--- PROMPT ---
Tally how many lines in the data hold the word "Inhalte", and give the result with no other text.

--- EXTRACTED MATERIAL ---
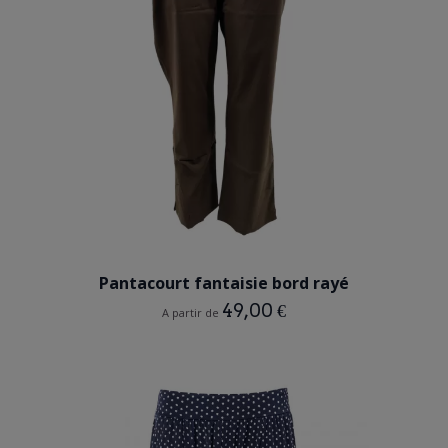
BEIGE TAUPE
Pantacourt fantaisie bord rayé
49,00 €
A partir de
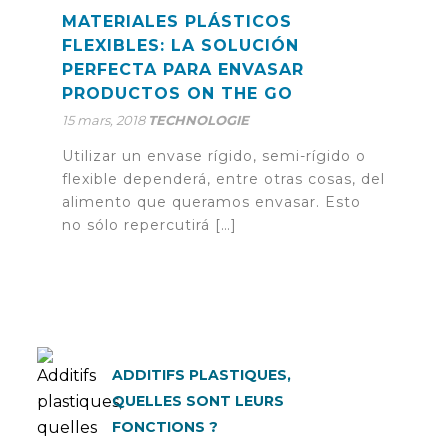
MATERIALES PLÁSTICOS
FLEXIBLES: LA SOLUCIÓN
PERFECTA PARA ENVASAR
PRODUCTOS ON THE GO
15 mars, 2018
TECHNOLOGIE
Utilizar un envase rígido, semi-rígido o
flexible dependerá, entre otras cosas, del
alimento que queramos envasar. Esto
no sólo repercutirá […]
ADDITIFS PLASTIQUES,
QUELLES SONT LEURS
FONCTIONS ?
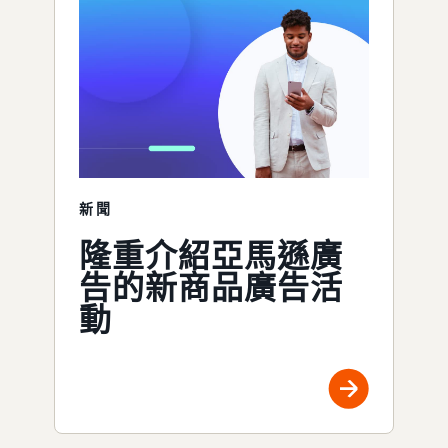
新聞
隆重介紹亞馬遜廣
告的新商品廣告活
動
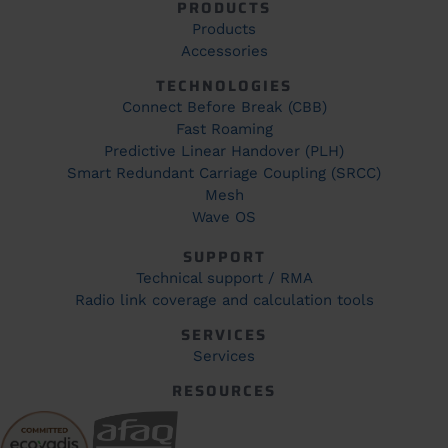
PRODUCTS
Products
Accessories
TECHNOLOGIES
Connect Before Break (CBB)
Fast Roaming
Predictive Linear Handover (PLH)
Smart Redundant Carriage Coupling (SRCC)
Mesh
Wave OS
SUPPORT
Technical support / RMA
Radio link coverage and calculation tools
SERVICES
Services
RESOURCES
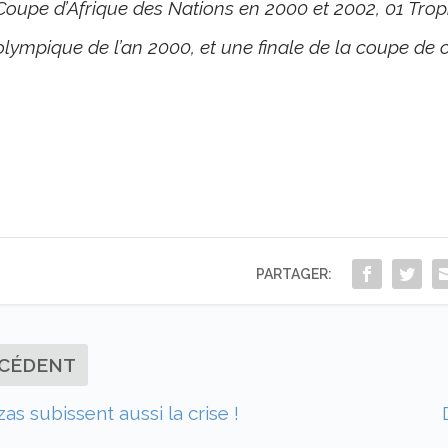
Coupe d’Afrique des Nations en 2000 et 2002, 01 Trop
olympique de l’an 2000, et une finale de la coupe de 
PARTAGER:
CÉDENT
as subissent aussi la crise !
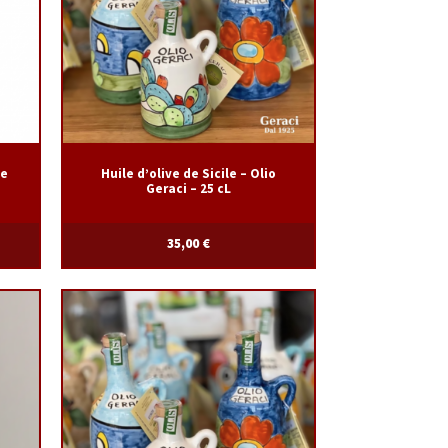
ie
Huile d’olive de Sicile – Olio
Geraci – 25 cL
35,00
€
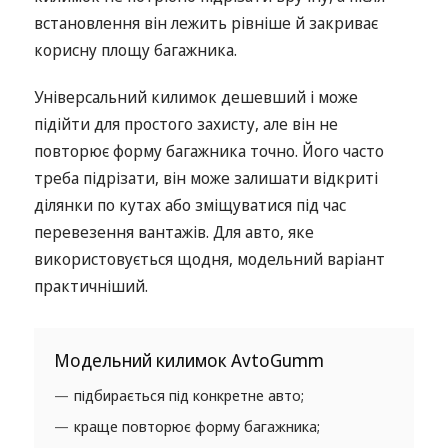
встановлення він лежить рівніше й закриває
корисну площу багажника.
Універсальний килимок дешевший і може
підійти для простого захисту, але він не
повторює форму багажника точно. Його часто
треба підрізати, він може залишати відкриті
ділянки по кутах або зміщуватися під час
перевезення вантажів. Для авто, яке
використовується щодня, модельний варіант
практичніший.
Модельний килимок AvtoGumm
підбирається під конкретне авто;
краще повторює форму багажника;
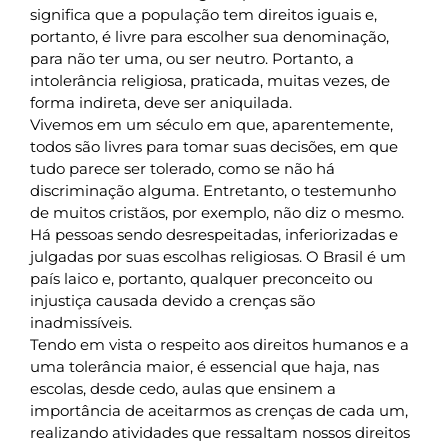
significa que a população tem direitos iguais e,
portanto, é livre para escolher sua denominação,
para não ter uma, ou ser neutro. Portanto, a
intolerância religiosa, praticada, muitas vezes, de
forma indireta, deve ser aniquilada.
Vivemos em um século em que, aparentemente,
todos são livres para tomar suas decisões, em que
tudo parece ser tolerado, como se não há
discriminação alguma. Entretanto, o testemunho
de muitos cristãos, por exemplo, não diz o mesmo.
Há pessoas sendo desrespeitadas, inferiorizadas e
julgadas por suas escolhas religiosas. O Brasil é um
país laico e, portanto, qualquer preconceito ou
injustiça causada devido a crenças são
inadmissíveis.
Tendo em vista o respeito aos direitos humanos e a
uma tolerância maior, é essencial que haja, nas
escolas, desde cedo, aulas que ensinem a
importância de aceitarmos as crenças de cada um,
realizando atividades que ressaltam nossos direitos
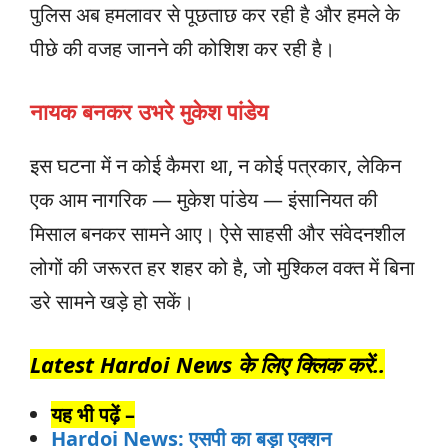
पुलिस अब हमलावर से पूछताछ कर रही है और हमले के
पीछे की वजह जानने की कोशिश कर रही है।
नायक बनकर उभरे मुकेश पांडेय
इस घटना में न कोई कैमरा था, न कोई पत्रकार, लेकिन
एक आम नागरिक — मुकेश पांडेय — इंसानियत की
मिसाल बनकर सामने आए। ऐसे साहसी और संवेदनशील
लोगों की जरूरत हर शहर को है, जो मुश्किल वक्त में बिना
डरे सामने खड़े हो सकें।
Latest Hardoi News के लिए क्लिक करें..
यह भी पढ़ें –
Hardoi News: एसपी का बड़ा एक्शन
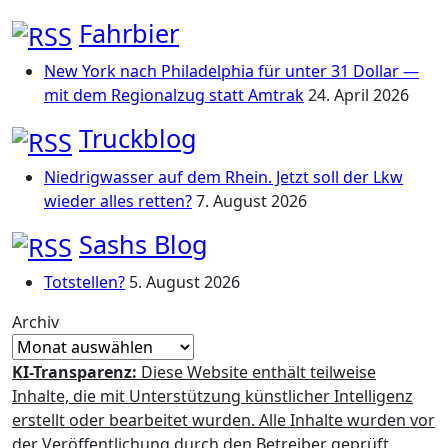
Fahrbier
New York nach Philadelphia für unter 31 Dollar —
mit dem Regionalzug statt Amtrak
24. April 2026
Truckblog
Niedrigwasser auf dem Rhein. Jetzt soll der Lkw
wieder alles retten?
7. August 2026
Sashs Blog
Totstellen?
5. August 2026
Archiv
KI-Transparenz:
Diese Website enthält teilweise
Inhalte, die mit Unterstützung künstlicher Intelligenz
erstellt oder bearbeitet wurden. Alle Inhalte wurden vor
der Veröffentlichung durch den Betreiber geprüft.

--- RESPONSE AREA ---
2